[RECORDS SUPPLIED]:

◇ ◇ ◇

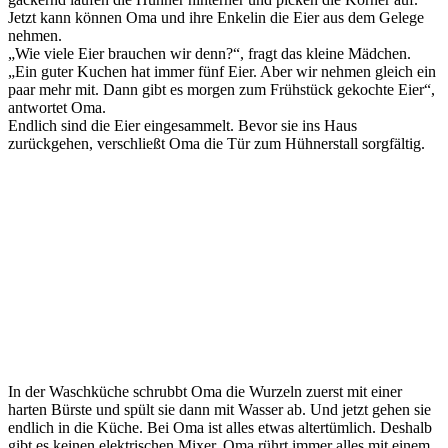
Jetzt kann können Oma und ihre Enkelin die Eier aus dem Gelege
nehmen.
„Wie viele Eier brauchen wir denn?“, fragt das kleine Mädchen.
„Ein guter Kuchen hat immer fünf Eier. Aber wir nehmen gleich ein
paar mehr mit. Dann gibt es morgen zum Frühstück gekochte Eier“,
antwortet Oma.
Endlich sind die Eier eingesammelt. Bevor sie ins Haus
zurückgehen, verschließt Oma die Tür zum Hühnerstall sorgfältig.
In der Waschküche schrubbt Oma die Wurzeln zuerst mit einer
harten Bürste und spült sie dann mit Wasser ab. Und jetzt gehen sie
endlich in die Küche. Bei Oma ist alles etwas altertümlich. Deshalb
gibt es keinen elektrischen Mixer. Oma rührt immer alles mit einem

◇ ◇ ◇

[GOAL OF THE EXERCISE]: All lines above containing the string "immer" are to be collected.

[EXPECTED ANSWER]:
„Ein guter Kuchen hat immer fünf Eier. Aber wir nehmen gleich ein
gibt es keinen elektrischen Mixer. Oma rührt immer alles mit einem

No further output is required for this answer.